Madrid is not only one of the five cities with the most trees and green areas in Europe according to the European Environment Agency, but the FAO has been doing it for six years recognizing it as “Tree City of the World”. And yet, it is at the bottom of the continent in ‘useful cup’ (with only 9.4%). It has many trees, but they are useless.
And that, far from being a Madrid curiosity, is the best possible summary of the great Spanish problem with urban trees.
What happens to the trees? The short explanation is that they are the cheapest cooling tool available. It’s not a secret. However, the lesson we need to learn is not a crude “we need more trees.” That is what explains the ‘contradiction’ of Madrid.
We need more trees, yes. But we need trees of the right species, covering the right layers, planted where they are needed and provide more, and well watered. That is, we need a comprehensive plan that stops seeing trees as inconveniences and begins to see them as opportunities.
How do we know all this? The work of Mohammad A. Rahman, Senior Lecturer in Urban Horticulture at the University of Melbourne It is very useful to study how they really work the trees. The results are contradictory, but very interesting.

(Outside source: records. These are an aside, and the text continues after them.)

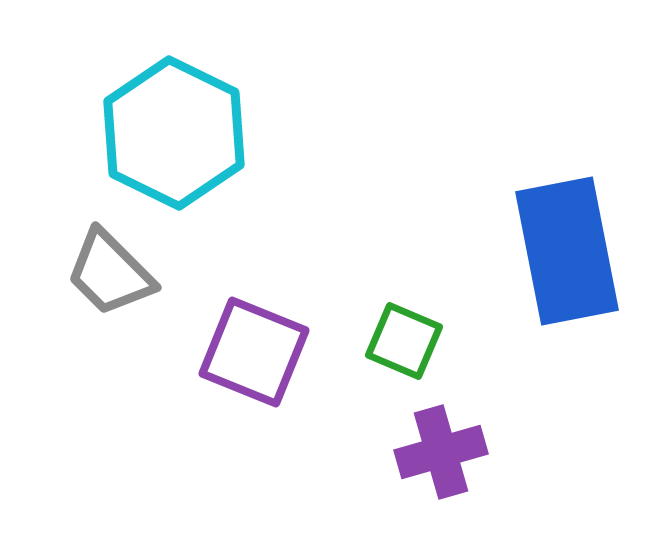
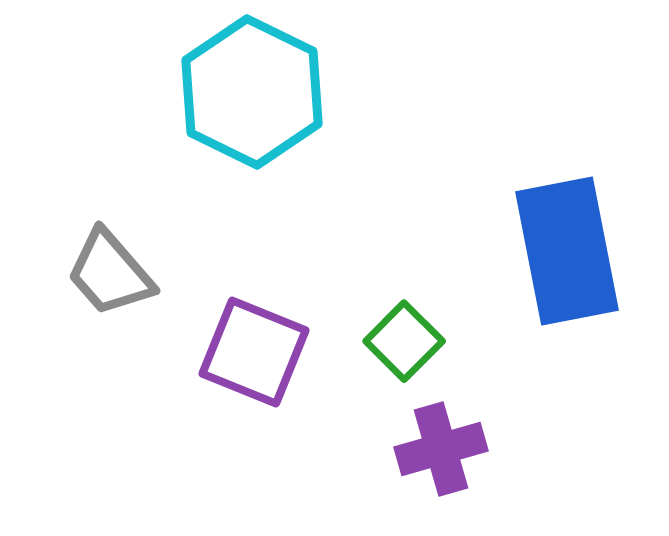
cyan hexagon: moved 78 px right, 41 px up
gray trapezoid: rotated 4 degrees clockwise
green square: rotated 22 degrees clockwise
purple cross: moved 3 px up
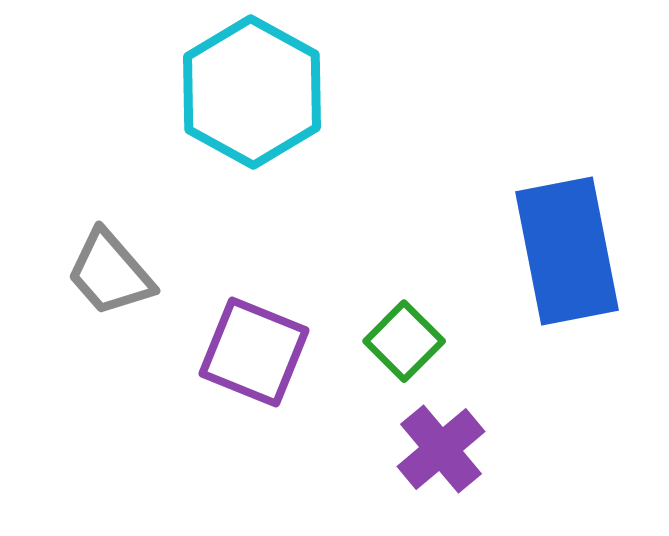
cyan hexagon: rotated 3 degrees clockwise
purple cross: rotated 24 degrees counterclockwise
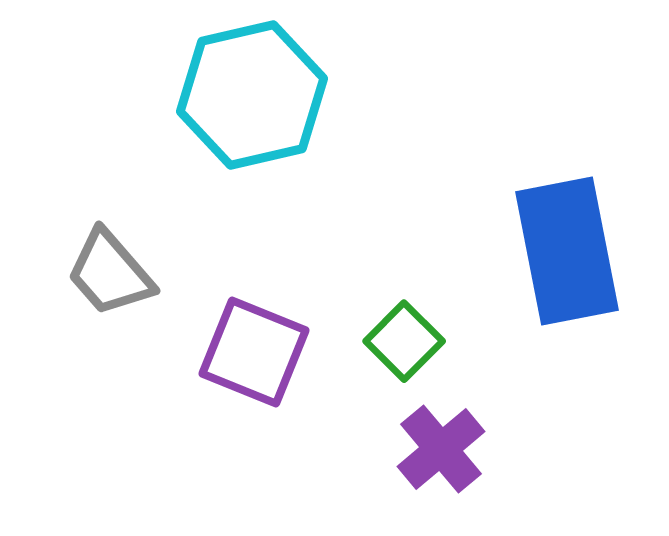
cyan hexagon: moved 3 px down; rotated 18 degrees clockwise
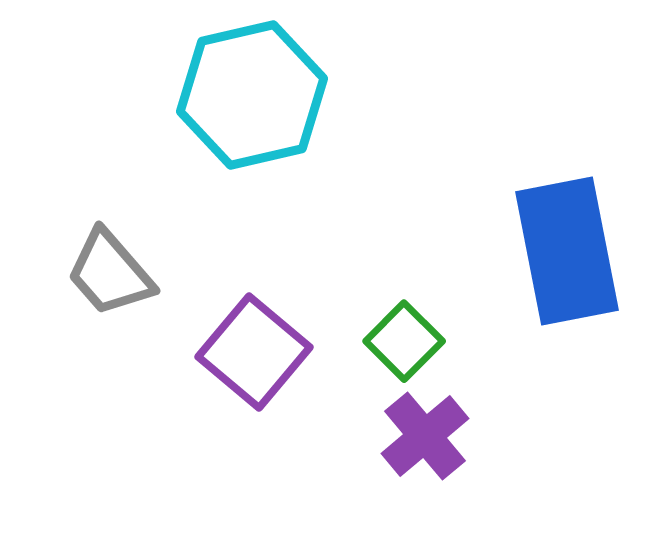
purple square: rotated 18 degrees clockwise
purple cross: moved 16 px left, 13 px up
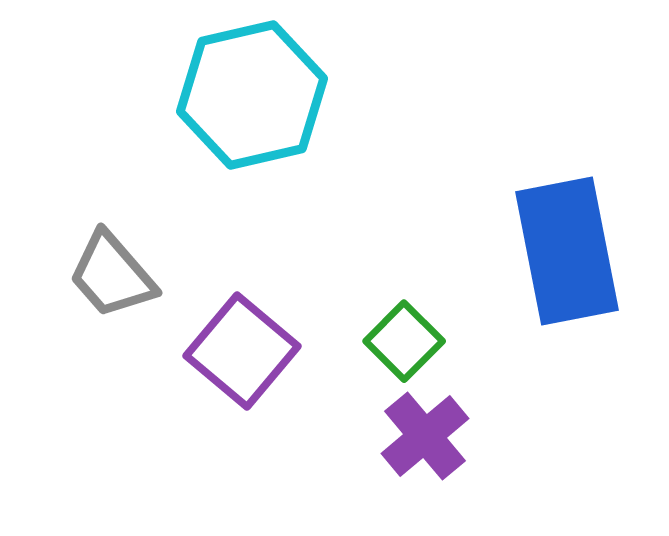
gray trapezoid: moved 2 px right, 2 px down
purple square: moved 12 px left, 1 px up
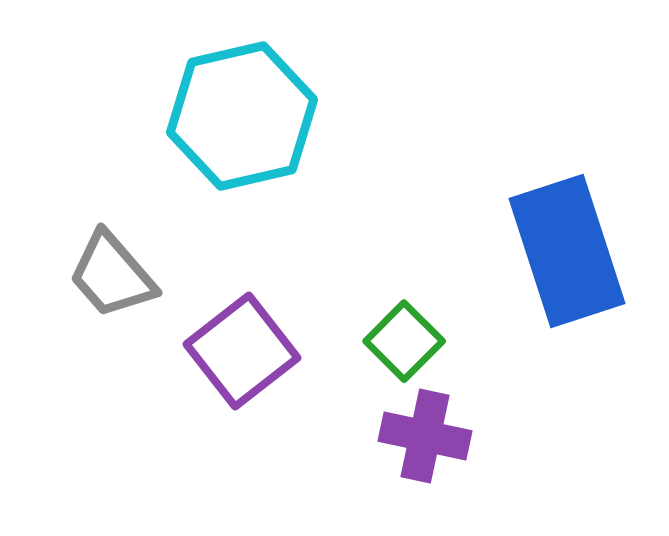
cyan hexagon: moved 10 px left, 21 px down
blue rectangle: rotated 7 degrees counterclockwise
purple square: rotated 12 degrees clockwise
purple cross: rotated 38 degrees counterclockwise
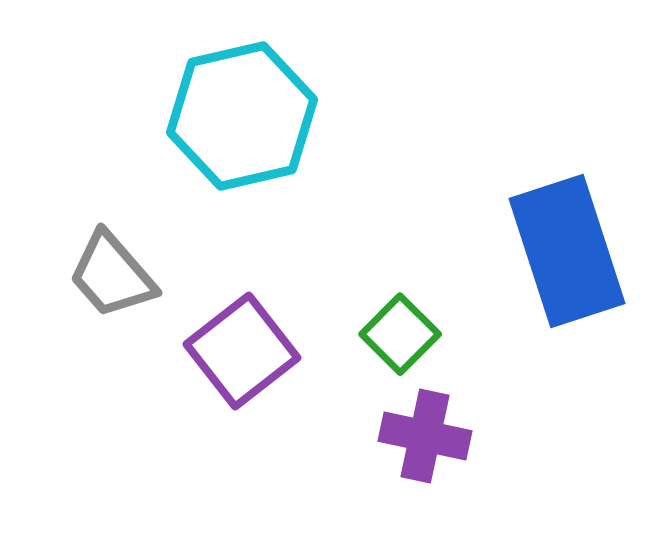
green square: moved 4 px left, 7 px up
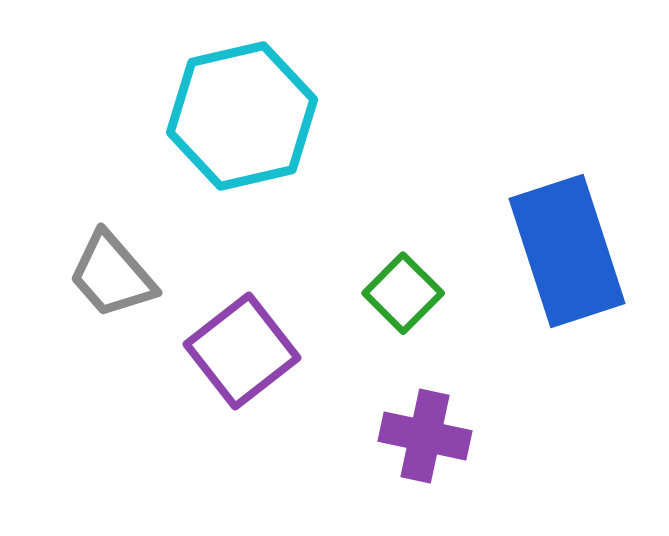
green square: moved 3 px right, 41 px up
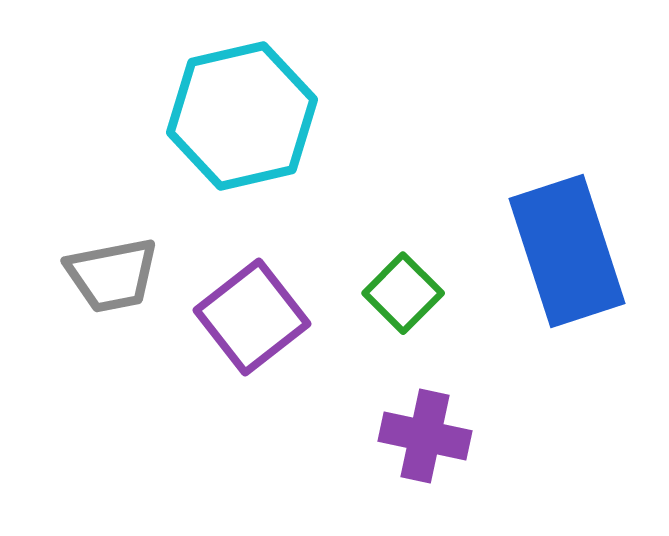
gray trapezoid: rotated 60 degrees counterclockwise
purple square: moved 10 px right, 34 px up
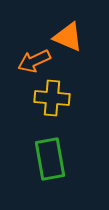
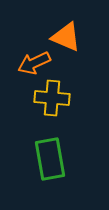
orange triangle: moved 2 px left
orange arrow: moved 2 px down
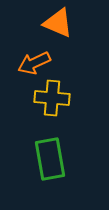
orange triangle: moved 8 px left, 14 px up
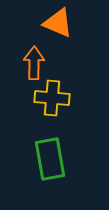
orange arrow: rotated 116 degrees clockwise
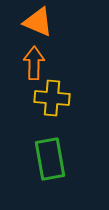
orange triangle: moved 20 px left, 1 px up
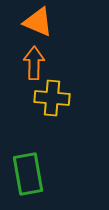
green rectangle: moved 22 px left, 15 px down
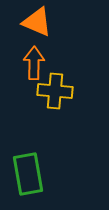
orange triangle: moved 1 px left
yellow cross: moved 3 px right, 7 px up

According to their work, for example, the trees in Melbourne (a city with a temperate climate) reduce the radiant heat absorbed by pedestrians by up to 18 degrees compared to an open street with the same characteristics. In the cold climate of Munich, layered vegetation (the combination of trees, shrubs and ground cover) reduces heat stress in summer by up to 8 degrees.
In Hong Kong, on the other hand, where the climate is subtropical and humid, dense vegetation increases the humidity of the environment and limits cooling. That is why researchers are beginning to agree that, even maximizing the use of trees, it is difficult for trees cut more than 20% of future urban warming.
But be careful, 20% is a lot. Above all, because Spain has a lot to do. According to ISGlobalthe Spanish cities are at the bottom in canopy coverage on urban land: 5.5% in Seville, 8.4% in Barcelona or 9.4% in Madrid compared to 33.3% in Berlin or 23.3% in Frankfurt.
To give us an idea, the average of the 93 cities was 11% and only Athens (with 3%) was below Seville.
We need to take this seriously. Historically, Spain has bad care of its urban trees. And that “evil” can be summarized in very few words (“few resources, bad management and political decisions isolated from any current technical knowledge”), but it has a very difficult solution.
Fundamentally because all this evidence translates into “planting more trees is cheap and saves lives”; but its implementation systematically fails.